IEEE Antennas and Propagation Magazine
Contents
General Information for Contributors
The IEEE Antennas and Propagation Magazine publishes feature articles and columns that describe engineering activities within its scope, taking place in industry, government, and universities. Emphasis is placed on providing the reader with a general understanding of either a particular subject or of the technical challenges being addressed by various organizations, as well as their capabilities to cope with these challenges. Review, tutorial, and historical articles are welcome, as are articles describing examples of good engineering. A detailed statement of the scope and field of interest of the Magazine is available in the society bylaws at http://www.ieeeaps.org.
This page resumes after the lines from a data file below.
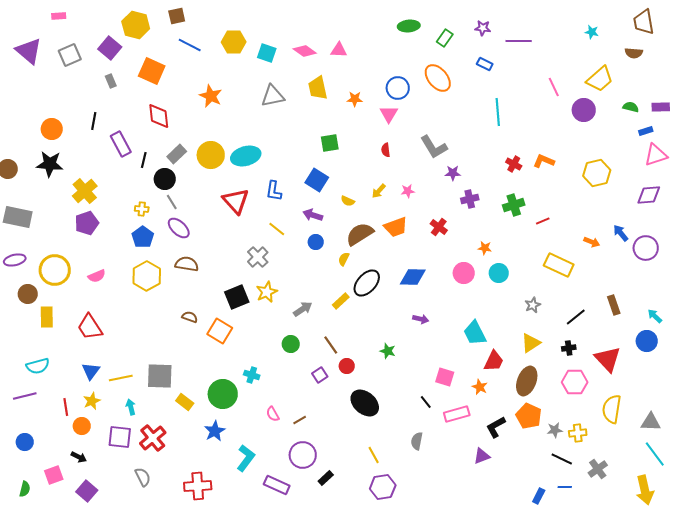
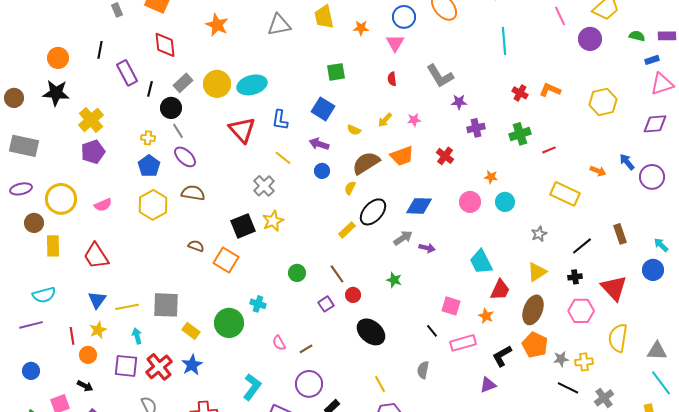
gray arrow: (303, 309) -> (403, 238), moved
blue star: (215, 431) -> (192, 365), moved

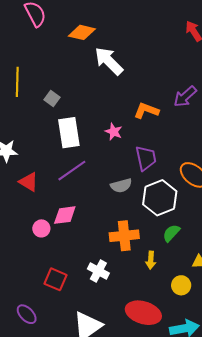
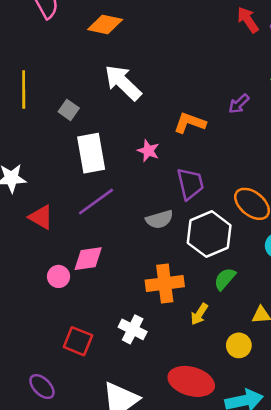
white arrow: (109, 61) -> (123, 83), moved
purple arrow: (185, 97) -> (239, 104), size x0.7
yellow arrow: (151, 260) -> (199, 314), turned 30

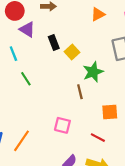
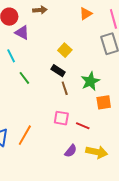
black rectangle: (54, 42) -> (58, 71), moved, turned -32
green star: (93, 72) -> (90, 81), moved
brown line: (80, 92) -> (65, 88), moved
red line: (98, 138) -> (83, 126), moved

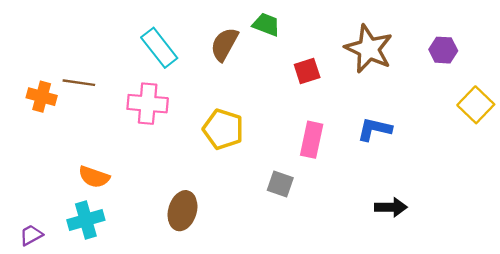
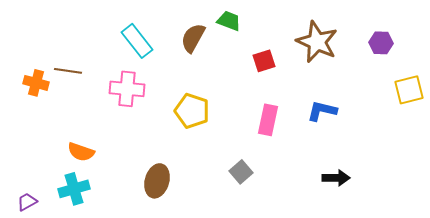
yellow square: (476, 105) -> (409, 90), turned 32
gray square: (280, 184) -> (241, 172), moved, turned 30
If a paper could be equally submitted to the Transactions on Antennas and Propagation (TAP), the Antennas and Wireless Propagation Letters (AWPL), or the Open Journal of Antennas and Propagation (OJAP), the paper may not work for the Antennas and Propagation Magazine, as it has a high likelihood of being out of scope. We especially encourage articles written specifically for the Magazine and are accessible and understandable to readers who may be working in many different fields. It is highly encouraged to contact the Editor-in-Chief or column editor prior to submission to discuss the potential paper and whether it fits within APM's scope. The Editor-in-Chief may also give the authors suggestions on how a paper could better fit into APM's scope and have a higher rate of success in proceeding into the review process. The Editor-in-Chief reserves the right to accept, reject, and/or edit any and all material submitted.
Review and Tutorial Papers
All review and tutorial papers must have a pre-approved proposal by the Editor-in-Chief prior to submission: link to proposal form.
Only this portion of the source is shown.